Ahhh... The problem with the Drywall industry emerges. It's not new tools or poor mud quality, although all theses issues are valid, it's about contractor greed. Although it's difficult to combat greed, Drywallers have an amazing commodity in the skill sets we've spent lifetimes to acquire. The drywall industry needs to evolve.


----------



## thefinisher

evolve991 said:


> OK Finisher don't make me regret agreeing with ya. Over the past few years I keep hearing how "White" drywallers just don't wanna work. BULL****. We're White and we WORK. Our main source of work is a White finisher and his main man is a Black guy. Those 2 are the best finishers I've met in person. This is not to say I don't know Spanish hangers or finishers worth thier pay because I do. BUT the difference around here IS the pay. I,myself,would pay any drywaller what they are worth no matter thier heritage but I'm an oddball here.
> I'm just tired of the misconceptions on BOTH ends. Whites WILL still work for DECENT PAY and Spanish CAN do good work but everyone wants to go with the popular opinions instead of reality.
> 
> As for big customs the only reason the Spanish get them is because everyone wants 500 sheet ultra customs done in 2 days and they have the big crews to do it AND because nobody wants to PAY for what they build anymore. We aren't hanging high curved angled vaulted houses at square flat spec prices.
> 
> We old school White rockers are being put out of business NOT by harder working Hispanics but by greedy hypocrites who pay Hispanics low dollar while insisting they not be allowed to become tax paying citizens.
> 
> This "Race" crap is all sleight of hand to keep us at each others throats.

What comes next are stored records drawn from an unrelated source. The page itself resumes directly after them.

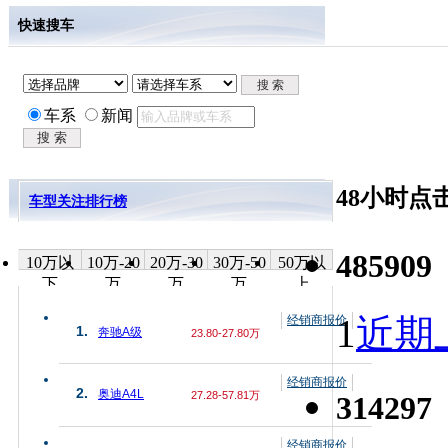
快速搜车
车系
新闻
48小时点
车型关注排行榜
485909
10万以
10万-20
20万-30
30万-50
50万以
下
万
万
万
上
1
近期上
经销商报价
1.
奔驰A级
23.80-27.80万
经销商报价
2.
奥迪A4L
27.28-57.81万
314297
经销商报价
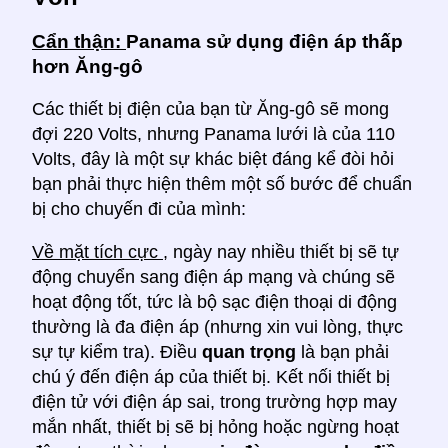
Cẩn thận:
Panama sử dụng điện áp thấp
hơn Ăng-gô
Các thiết bị điện của bạn từ Ăng-gô sẽ mong
đợi 220 Volts, nhưng Panama lưới là của 110
Volts, đây là một sự khác biệt đáng kể đòi hỏi
bạn phải thực hiện thêm một số bước để chuẩn
bị cho chuyến đi của mình:
Về mặt tích cực
, ngày nay nhiều thiết bị sẽ tự
động chuyển sang điện áp mạng và chúng sẽ
hoạt động tốt, tức là bộ sạc điện thoại di động
thường là đa điện áp (nhưng xin vui lòng, thực
sự tự kiểm tra). Điều
quan trọng
là bạn phải
chú ý đến điện áp của thiết bị. Kết nối thiết bị
điện tử với điện áp sai, trong trường hợp may
mắn nhất, thiết bị sẽ bị hỏng hoặc ngừng hoạt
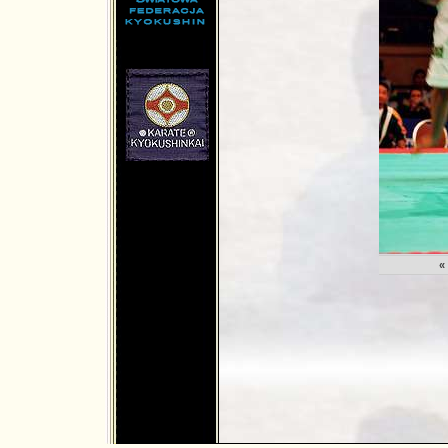
md.net
«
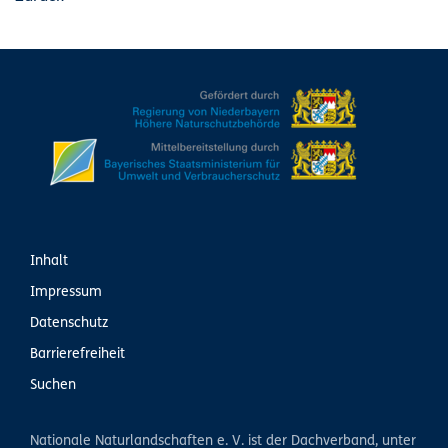
Inhalt
Impressum
Datenschutz
Barrierefreiheit
Suchen
Nationale Naturlandschaften e. V. ist der Dachverband, unter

I didn't say anything about whites/blacks not wanting to work, its just that they don't exist anymore around here. Have seen a black crew doing some work and I would never hire that particular crew as their finish was terrible. I would hire a good white crew faster than you can blink, but I'm not going to pay them more than than they are worth or what the going rate is. My dad had one of the last remaining white crews in our area. The rate back then was $3.50-$4 a board for finishing. Now it is around $6. So we are paying the mexicans more than "We" were making. And our mexicans don't have "big" crews. Just did a 575 board house last week. 3 hangers hung it with glue and 2 finishers finished the house.... Those same 2 finishers finished another 375 sheet house in the same week. And they are really good finishers. If a white crew came up to me asking for work I would give them a chance but they better be able to match the quality I am already getting. I think there is a stigma out there branding work done by mexicans as sub par because they work for "X" amount. The mexicans that work around here wont even do a job if they dont make enough money. Why? because they know they are worth it. Also, our area was dominated by hand tapers forever, heck that is how I grew up finishing. Only my dad ran a banjo and was looked at funny for doing so. When the mexicans showed up with their banjos, bazookas, and boxes people automatically backlashed saying that the machine work is inferior and that they get the work done too fast so it couldn't be quality. What was really going on is they couldn't admit that the new workforce was just as good as they were but way faster. Now, hand tapers aren't even hired because they are too slow :yes:. I will consistently hire the best crew possible which right now are the hispanic crews. If any of you white guys want to come down here and take their spot feel free to do so. I will hire you no questions asked. Will even pay you a $1 more per board if you think your better than what I'm already using.


----------



## moore

thefinisher said:


> Just did a 575 board house last week. 3 hangers hung it with glue and 2 finishers finished the house.... Those same 2 finishers finished another 375 sheet house in the same week. .


That's 2 finishers finishing out 950 boards in 1 week. 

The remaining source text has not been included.